Every night it is a bit of a mystery as we go to bed. Will we sleep through the night? Or will we be awoken by E or M? Will it be 2 a.m. or 4 a.m? Will they both actually sleep until 5 or 6 oclock, which is considered sleeping IN in our house!
I try to remember what is was like to go to bed and expect to get a goods night rest. I can't honestly recall those days, and maybe that is for the best. I now go to bed as early as possible, so that I might catch a solid 6 hours. I am not alone in this plight. This is an almost universal challenge for those of us raising children on the autism spectrum. Night time awakenings are so common, that I would have trouble finding more than a few families that do not have sleep issues with their children with autism.
The million dollar question is why? Why do our kids have such trouble getting a full nights sleep? What I have read most consistently is that it has to do with their brain chemistry. Their brains ability, or lack thereof, to produce and regulate the hormones we need to have normal sleep and wake cycles.
Many of us supplement, supplement, supplement. We supplement with melatonin, which does help both of my children. We also supplement with a vast array of vitamins and minerals, said to aid the body and help stimulate more restful periods of sleep. And we sometimes turn to drugs as a last resort. Antidepressants are commonly used with patients suffering from insomnia. Antidepressants help our brains produce and regulate seratonin, which is often said to be lacking in people with autism.

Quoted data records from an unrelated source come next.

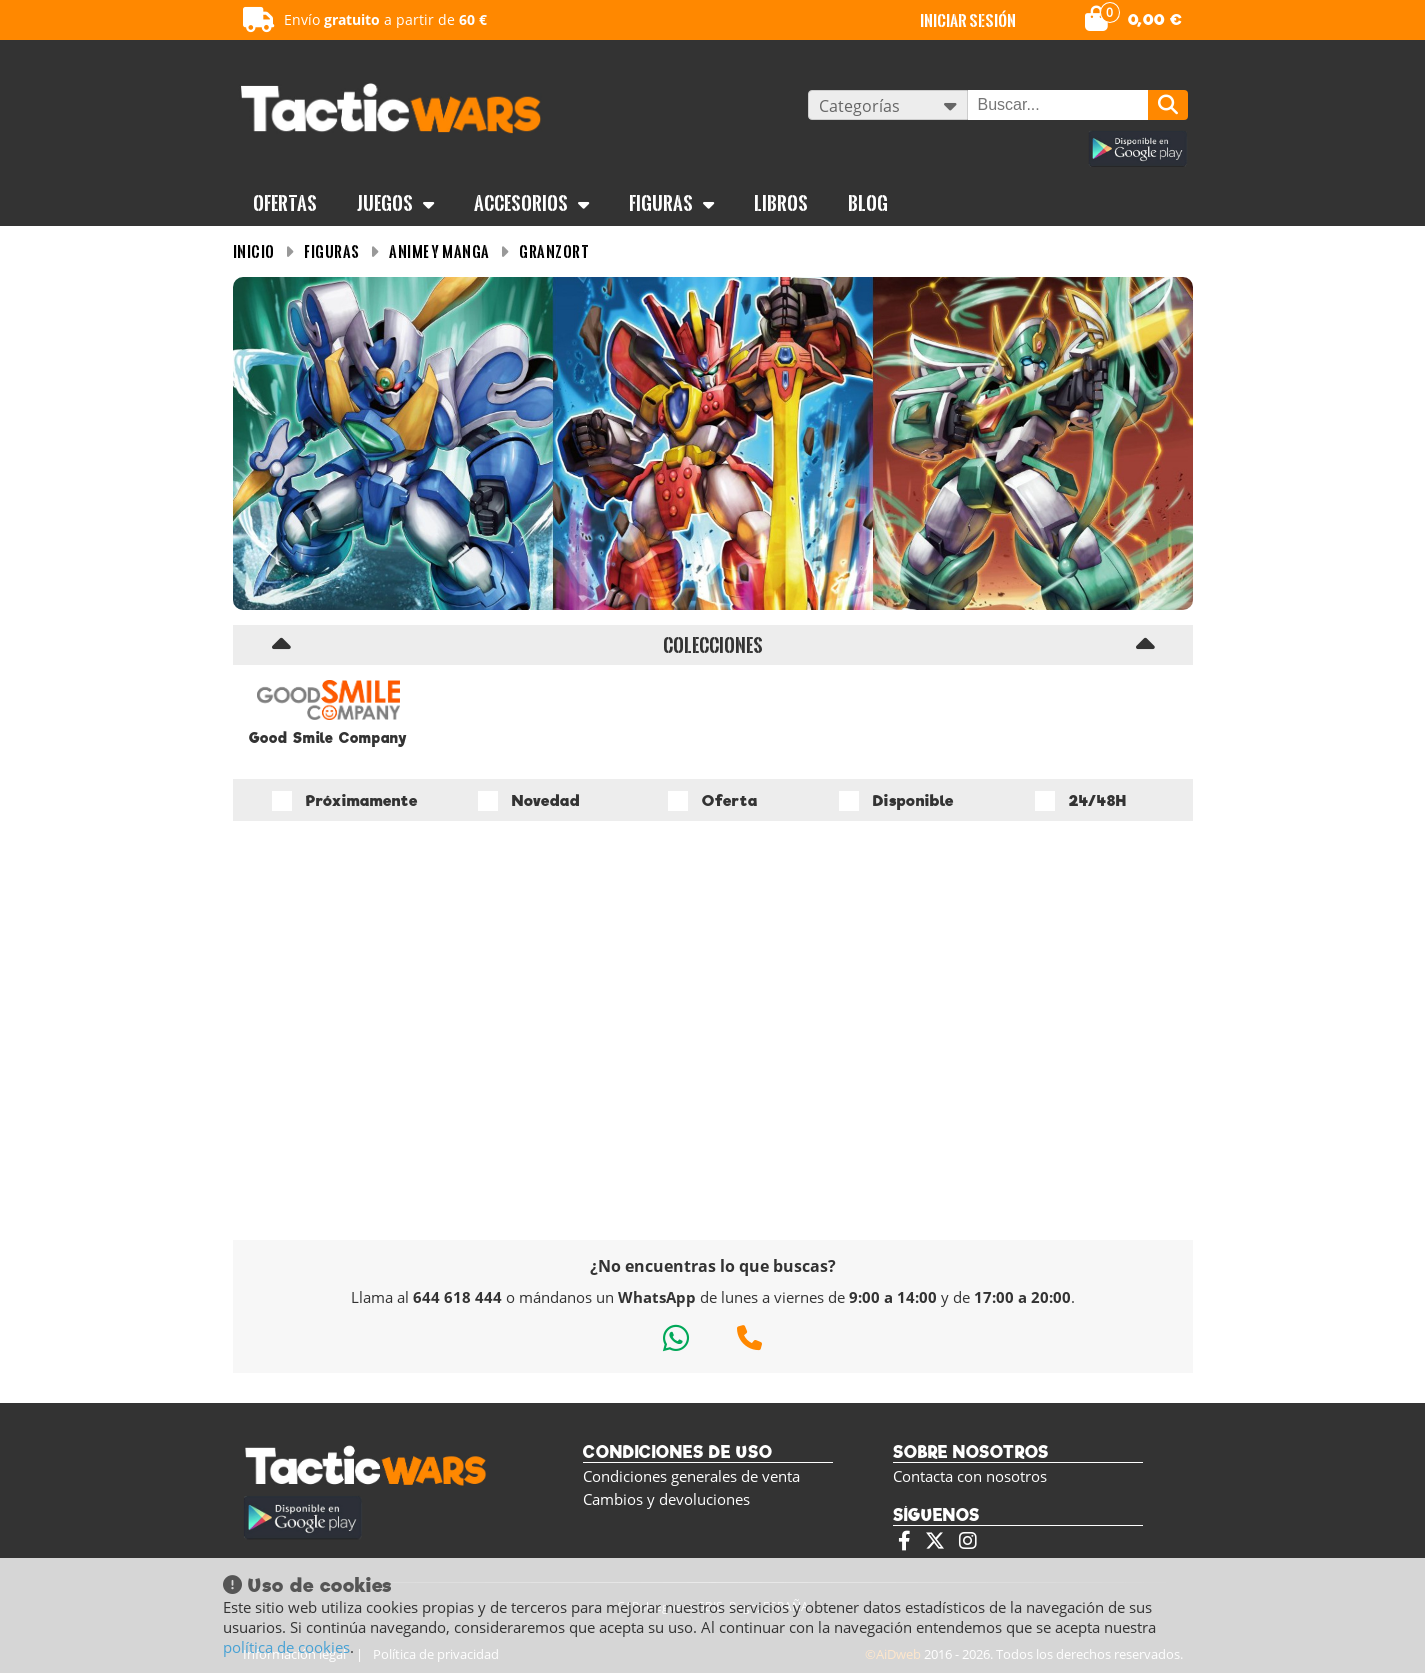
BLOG (868, 203)
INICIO (254, 251)
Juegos (395, 203)
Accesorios (531, 203)
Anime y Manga (439, 251)
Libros (781, 203)
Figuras (671, 203)
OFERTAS (285, 203)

Personally, I would love to see far more research dedicated to finding what natural methods are best in aiding those with autism get the rest they need. Drugs are sometimes necessary, but many parents prefer the natural route if at all possible. I am facing another tough decision with M. She is not getting the rest she needs, and the melatonin is no longer working. She is missing some days of school, and the negative impact is increasing as the months go by. I will have to make a decision soon as to whether we do a trial of an antidepressant. It has helped E in a major way, and he now sleeps through the night more often than not.
So the question remains, "To sleep or not to sleep?" Will have to get back to you on the answers I find for M. Today she has been up since 3 a.m. and is still going strong. Coffee please!!!